Tax Planning and Positioning – The More You Know!

It’s September already! Hopefully, you’ve made it through the financial statement audit, all the necessary tax filings, and are conducting business as usual at this point. Just as quickly as we got here, though, it is almost time to start the process again! Getting ahead of impending tax changes can help your company be more strategic in 2017. However, until proposals become final legislation, the best we can do is maintain awareness. So let’s mention some potential interest items:

Items Affecting Insurance Companies

  1. For life insurance company variable contracts only, there is a proposal to modify the proration calculation such that it would be determined separately for each of the general and separate account, rather than in the aggregate.
  2. Do you file Form 8816 to report special loss discounting and special estimated tax payments?  That may all go away if the proposal to repeal is passed meaning any remainder balance would be an income inclusion of the effective date.
  3. Once again, the deduction for reinsurance premiums paid to foreign affiliates not subject to U.S. income tax is up for disallowance. This has been introduced in years past but has never gotten much further than committee assignment in Congress. It’s of significant interest to both supporters and opponents so this is definitely one to watch.
  4. Many of you know that net operating losses can be carried back two years or forward twenty years. However, the equivalent losses from operations of a life insurance company – or LFOs – have a three-year carryback with a fifteen-year carryforward. The proposal would prospectively conform the LFO carryover periods with those provided for NOLs.
  5. Another so-called fee in lieu of taxes, the budget proposal includes the “Financial Fee.”  Financial sector firms, including insurance companies, with worldwide consolidated assets of $50 billion or more would self-assess 7% of their covered liabilities and report the amount on the corporate tax return. Subject taxpayers would also be required to make estimated payments of this Financial Fee. The intent is to reduce the monetary incentive for large financial companies to leverage and thereby reduce the hypothetical impact from financial firm default. Think: an attempt to prevent the next financial crisis. While that might be an ideal goal, but for the fact that this is to be a tax-deductible fee, it still appears a lot like a deductible tax.

Items Affecting Corporations in General

  1. Options and forward contracts are not currently taxed upon inception and any gain or loss takes on the character of the underlying only upon expiration or delivery. However, with the exception of hedging transactions that include derivatives, corporate taxpayers holding stand-alone derivatives would become subject to additional ordinary income (loss) each year on the annual mark to market of those investments.
  2. Taxpayers who participate in like-kind exchanges of real estate will be limited to overall capital gain deferral of $1,000,000 per year if the proposal passes.
  3. The depreciation recovery period for corporate-owned aircraft would be extended from five years to seven years.
  4. Slightly different definitions of “control” currently exist within the rules. One definition provides for satisfaction of control as it relates to tax-free corporate transactions (80% of all voting classes of stock and 80% of the total shares of all other classes of stock). Another dictates when entities are deemed to be affiliated (80% of total voting power and 80% of total value of the other corporations stock). As part of the proposal, the former would be conformed to the latter leaving “control” redefined for all purposes.
  5. Taxpayers who defer recognition of market discount income would be impacted by the repeal of that provision. Any cumulative deferred tax liability would be recognized immediately.
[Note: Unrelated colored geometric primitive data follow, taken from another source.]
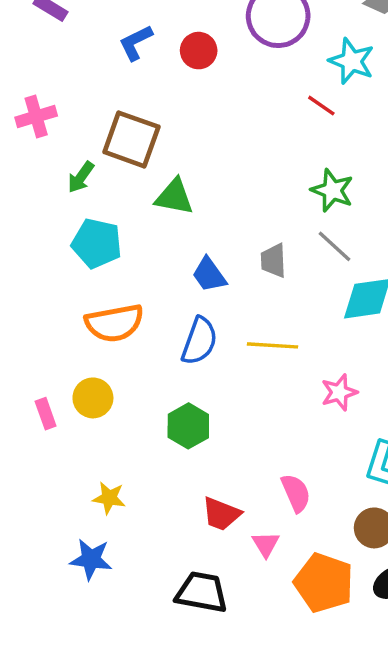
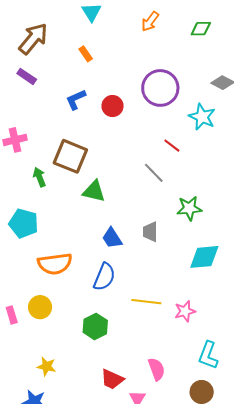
red line: (321, 106) -> (172, 146), moved
green arrow: (81, 177) -> (39, 177), turned 120
green star: (332, 190) -> (189, 208), moved, turned -30
cyan pentagon: (97, 243) -> (24, 223), moved
gray line: (334, 246) -> (154, 173), moved
yellow line: (273, 345) -> (146, 302), moved

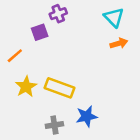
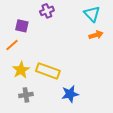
purple square: (40, 32) -> (22, 26), moved, turned 32
gray cross: (54, 125) -> (26, 95), moved

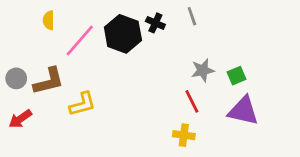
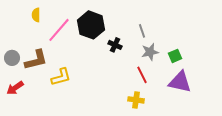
gray line: (192, 16) -> (142, 31), moved
black cross: (155, 23) -> (115, 45), moved

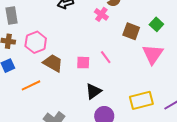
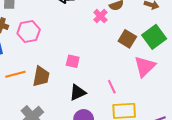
green square: (156, 24) -> (154, 37), size x1.6
pink line: (106, 57) -> (112, 87), moved
brown trapezoid: (53, 63) -> (41, 76), moved, turned 60

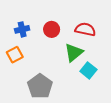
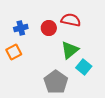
red semicircle: (85, 29) -> (71, 20), moved
gray pentagon: (40, 86) -> (56, 82), moved

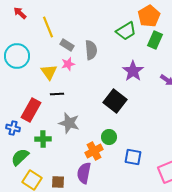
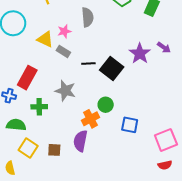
gray rectangle: (67, 45) -> (63, 51), moved
purple star: (133, 71) -> (140, 53), moved
yellow triangle: (49, 72) -> (45, 39), turned -30
black line: (57, 94) -> (88, 63), moved
green semicircle: (20, 157) -> (16, 125), turned 48

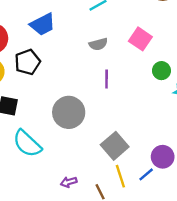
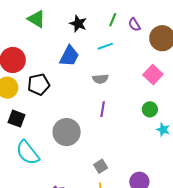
blue trapezoid: (43, 24) -> (69, 56), moved, turned -45
pink square: (140, 39) -> (153, 75), moved
gray square: (115, 146) -> (101, 166), size x0.6

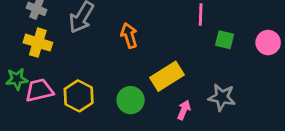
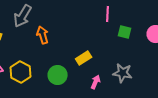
orange arrow: (129, 36) -> (43, 35), moved
yellow rectangle: (167, 76) -> (84, 58), size x0.7

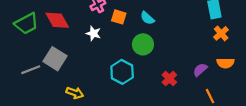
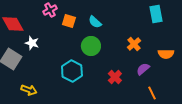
white star: (93, 33) -> (32, 43), moved
orange cross: (221, 33) -> (134, 44), moved
orange semicircle: (225, 63) -> (166, 54), moved

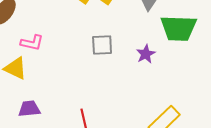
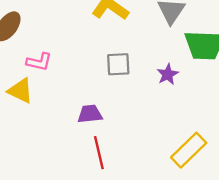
purple trapezoid: (29, 109) -> (90, 114), moved

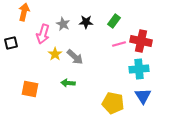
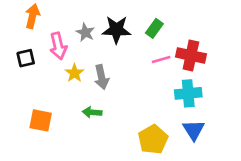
black star: (86, 22) -> (116, 30), size x1.5
pink arrow: (43, 34) -> (58, 46), turned -30
black square: (11, 43) -> (26, 58), moved
gray arrow: (75, 57) -> (102, 77), turned 36
yellow pentagon: (113, 103) -> (153, 139), turned 30

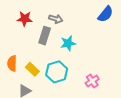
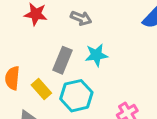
gray rectangle: (45, 36) -> (63, 60), moved

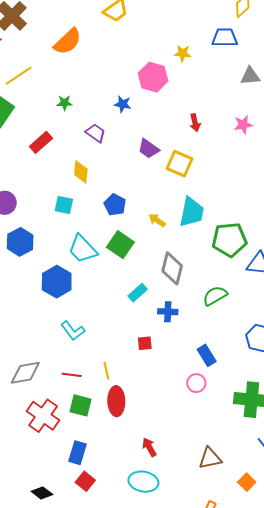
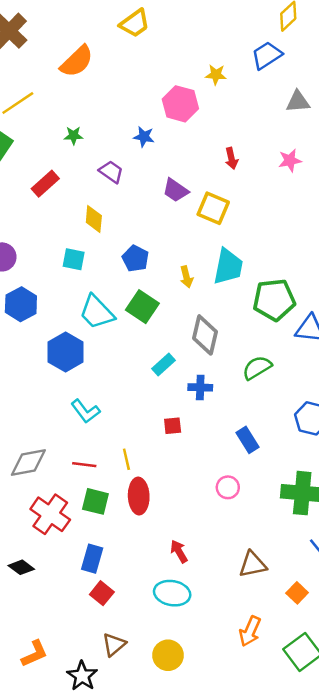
blue trapezoid: (225, 38) -> (267, 55), turned -32
yellow arrow: (157, 220) -> (186, 277), turned -138
pink circle: (196, 383) -> (228, 487), moved
black diamond: (42, 493) -> (21, 567), moved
Items Affecting Individuals

  1. A Fair Share Tax (“FST”) is proposed to apply to high-income individuals calculated as 30% of AGI less a 28% credit for itemized charitable deductions not phased out on Schedule A. The FST would only be imposed to the extent it was in excess of the total taxes assessed upon the taxpayer (regular income tax plus AMT plus payroll tax plus net investment income tax plus self-employment tax).
  2. While only certain taxpayers would be subject to the FST, all taxpayers could be affected by the proposed increase to the capital gains tax from 20% to 24.2%. This would be applicable to qualified dividends as well as net capital gains.
  3. A proposal to limit the accumulation of tax-favored retirement balances by the age of 62.  Proponents of this proposal feel like current law does not sufficiently limit the extent to which an individual can accumulate retirement funds tax-free.
  4. The application of the net investment income (“NII”) tax would be expanded to include the distributive share of S corporation income to shareholders as well as to the distributive share of partnership income to those individual partners who materially participate in a professional service business. Effectively, all income not otherwise subject to FICA or self-employment tax would be subject to NII tax.

Other Noteworthy Items

  1. The technical termination provisions, which, per the Federal Receipts section of the budget, terminate a partnership “when 50 percent or more of the total interest in partnership capital and profits is sold or exchanged within a 12-month period,” are proposed to be entirely repealed.
  2. The wage base for the application of FUTA tax is proposed to increase to $40,000 with a decrease in the actual tax rate from .6% to .167%.
  3. It is expected that the deadline for information reporting will change to January 31 for all but Form 1099-B filings, which are due February 15. This will likely result in a greater frequency of corrected Form 1099-B?s being issued later in the year. Additionally, the extended due date for electronically filing these returns would be repealed
  4. Originally proposed last year, there is a return of a one-time 14% tax on all deferred earnings and profits of controlled foreign corporations.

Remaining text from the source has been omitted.